Camera-traps are widely used as a research tool to study cryptic species [1]. In particular, closed capture-recapture (CR) models are often used on camera-trapping data to estimate the population abundance and density of large carnivores [2]. This method has recently been strengthened by incorporating data on spatial information of captured individuals into the CR framework, removing the edge effect typically associated with traditional non-spatial estimators [3], [4]. Importantly, the effective survey area is no longer defined by the inclusion of an ad hoc buffer extending beyond the camera-trap grid [5], but by a homogenous distribution of potential home-range centres, from which density is estimated [3], [6]. Previous non-spatial estimators did not allow for demographic processes like immigration or emigration in their statistical framework in order to interpret N in a meaningful way, and also assumed geographic and demographic closure [1]. Contrastingly new spatial methods relax geographic closure and allow for temporary movement of individuals around the state space [7].

Despite these recent advances, biologists continue to seek ways to improve camera-trap surveys; most notably, their precision given the low detection rates often associated with them [8]. Precise population estimates are required to inform appropriate conservation actions and to monitor the outcomes of management decisions [9]. Increasing the number of recaptures can reduce error but this may also violate the fundamental principles of CR; as sampling periods must be short enough to prevent any demographic processes to occur [10], [11]. Similarly, increasing sampling effort by increasing the number of camera-traps deployed is not always logistically feasible [12]. Increasing the precision of camera-trap studies can be improved by augmenting camera-trap data with ancillary biological information e.g. from faecal DNA [13], [14], but even this may be practically challenging and an inability to age scats or classify those of juveniles may overinflate density estimates. This was shown by Jenecka et al [15] working on snow leopards in the Gobi desert of Mongolia.

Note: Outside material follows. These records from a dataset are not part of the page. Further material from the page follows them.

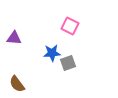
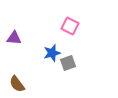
blue star: rotated 12 degrees counterclockwise
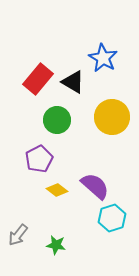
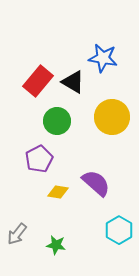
blue star: rotated 20 degrees counterclockwise
red rectangle: moved 2 px down
green circle: moved 1 px down
purple semicircle: moved 1 px right, 3 px up
yellow diamond: moved 1 px right, 2 px down; rotated 30 degrees counterclockwise
cyan hexagon: moved 7 px right, 12 px down; rotated 12 degrees counterclockwise
gray arrow: moved 1 px left, 1 px up
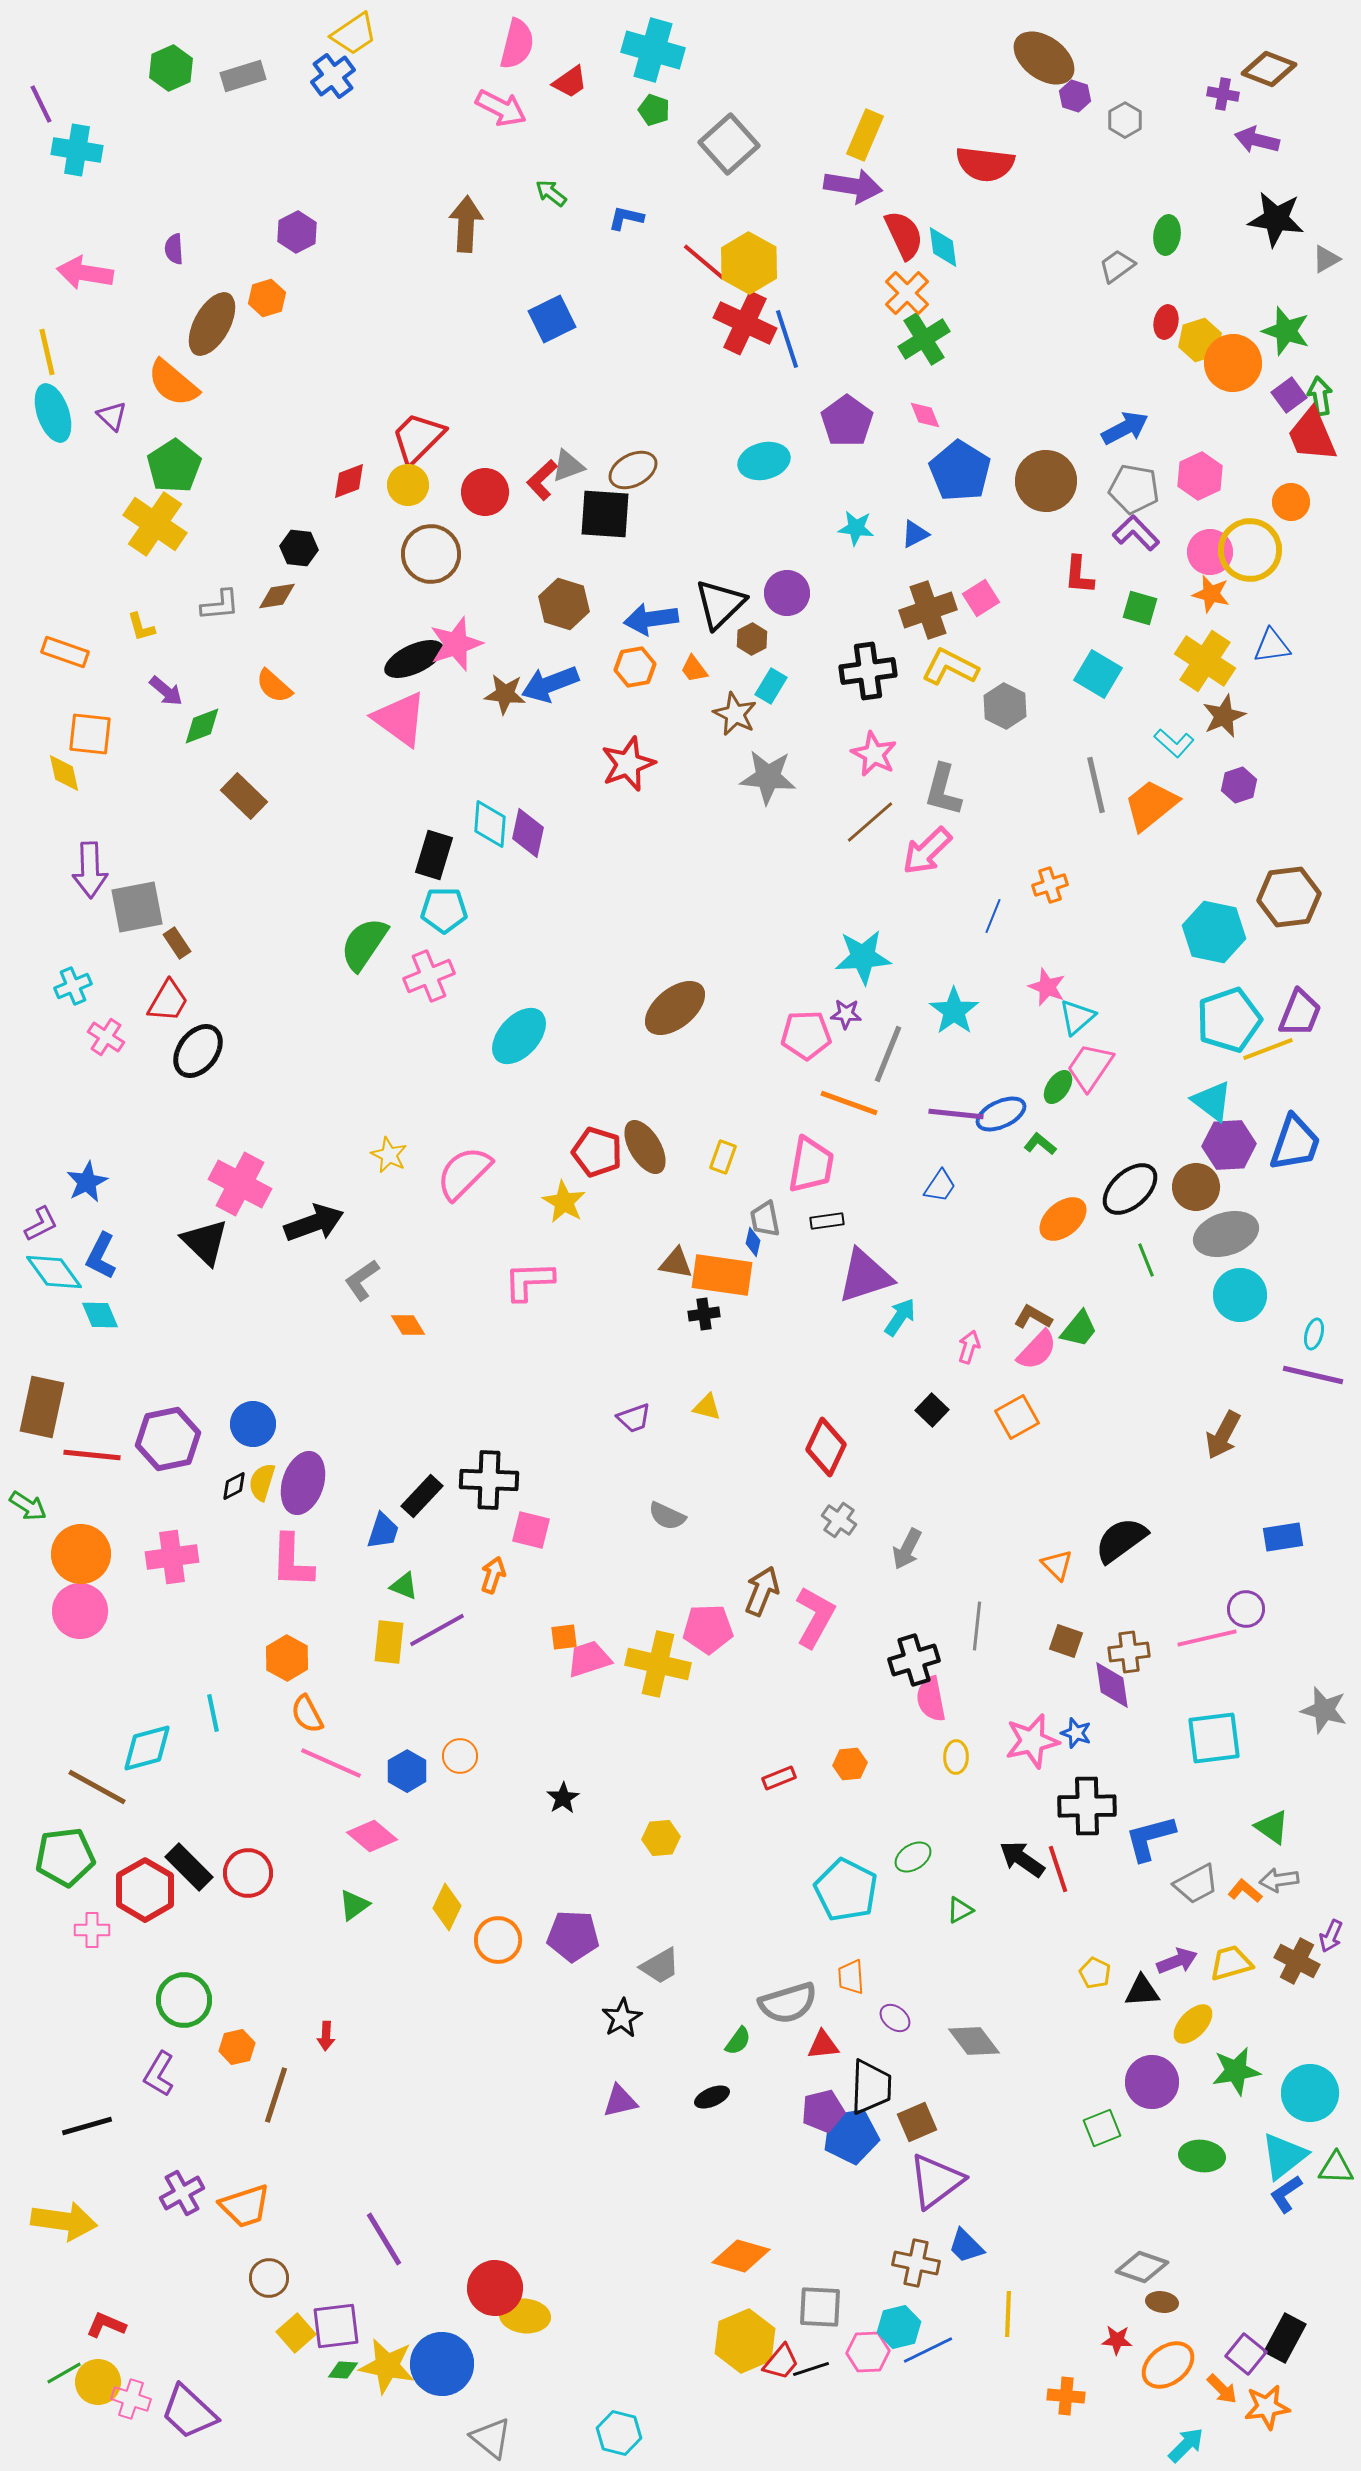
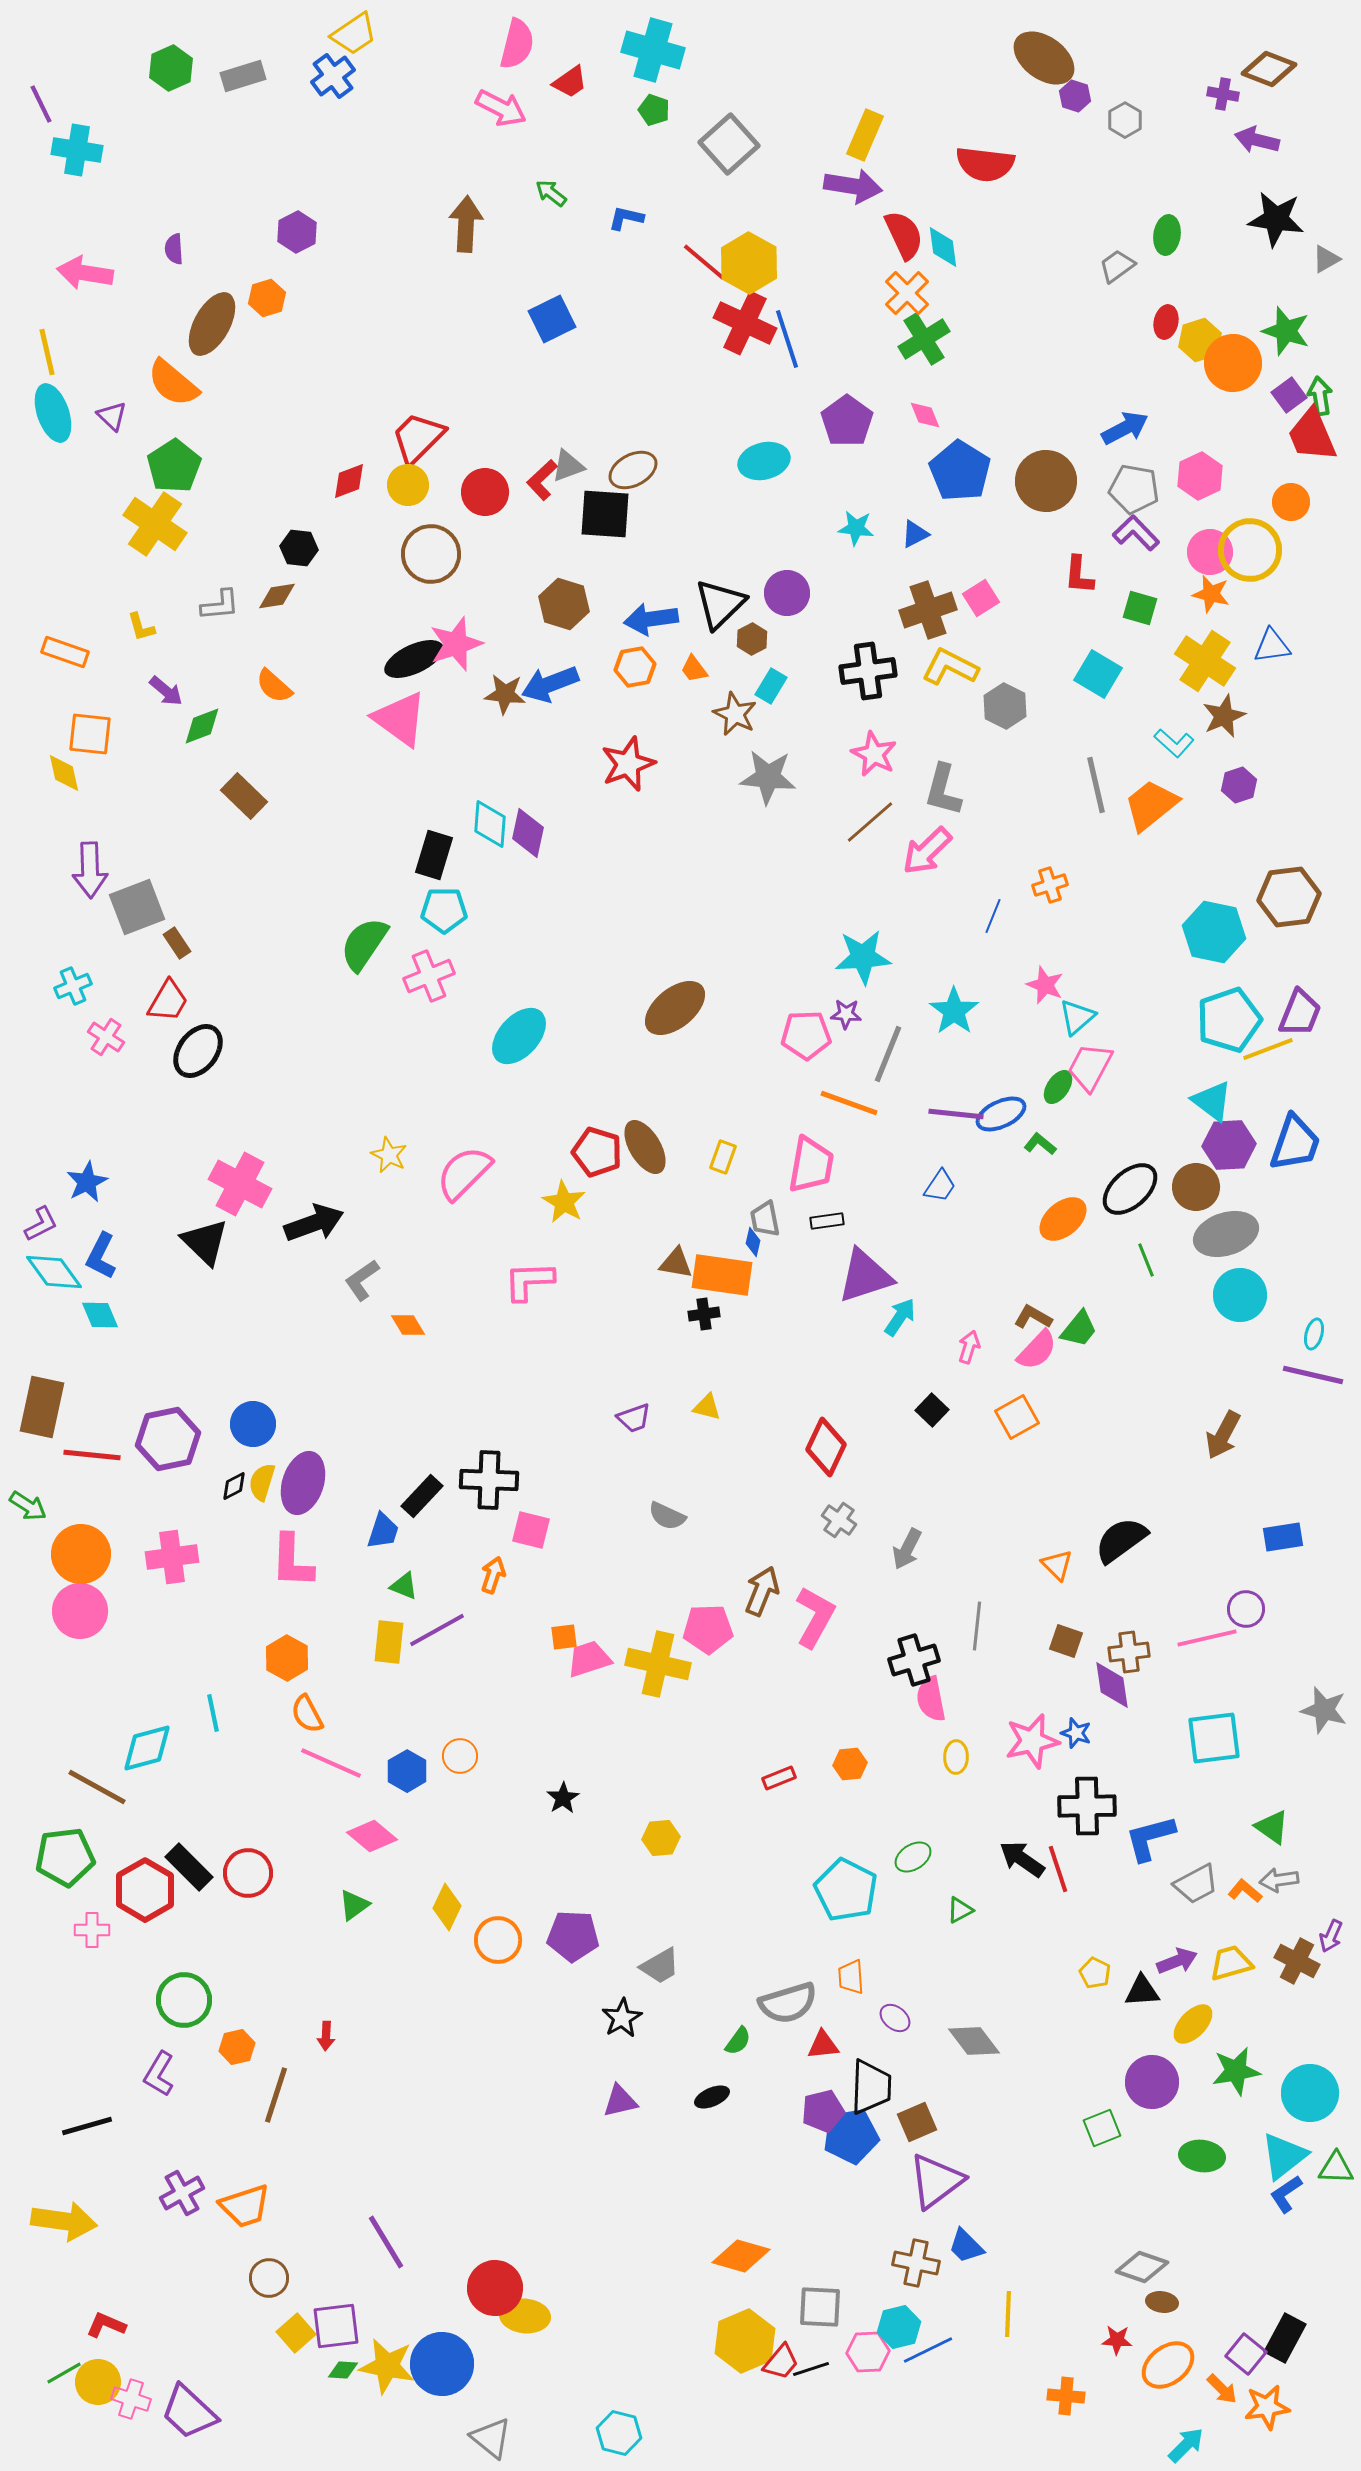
gray square at (137, 907): rotated 10 degrees counterclockwise
pink star at (1047, 987): moved 2 px left, 2 px up
pink trapezoid at (1090, 1067): rotated 6 degrees counterclockwise
purple line at (384, 2239): moved 2 px right, 3 px down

An alternative option increasingly used in camera-trap studies is to entice animals to camera-traps by placing an attractant nearby [16]. This may be a scent lure such as a perfume/cologne [17], [18] or a food attractant that is inaccessible to the animal [8]. Baiting is another strategy and entails the use of a food reward such as a carcass or meat [19], [20], [21]. However, the use of attractants can be laborious and expensive, and they are only likely warranted if they increase capture rates significantly [16]. Attractants may also influence the movement of individuals on and off the camera-trap array, potentially violating the assumption of geographic closure [8], but this is relaxed in SCR and individuals may move temporarily around the camera-trap grid [7]. They may also have variable effects on animals depending on their age, sex or resident status. Despite this, attractants have been used in camera-trap studies on species ranging from rodents to large carnivores [19], [20]. The use of lures could also be useful if the total number of animal detections at a sampling site may be used and no sub-division of captures into individual temporal occasions occurs [22].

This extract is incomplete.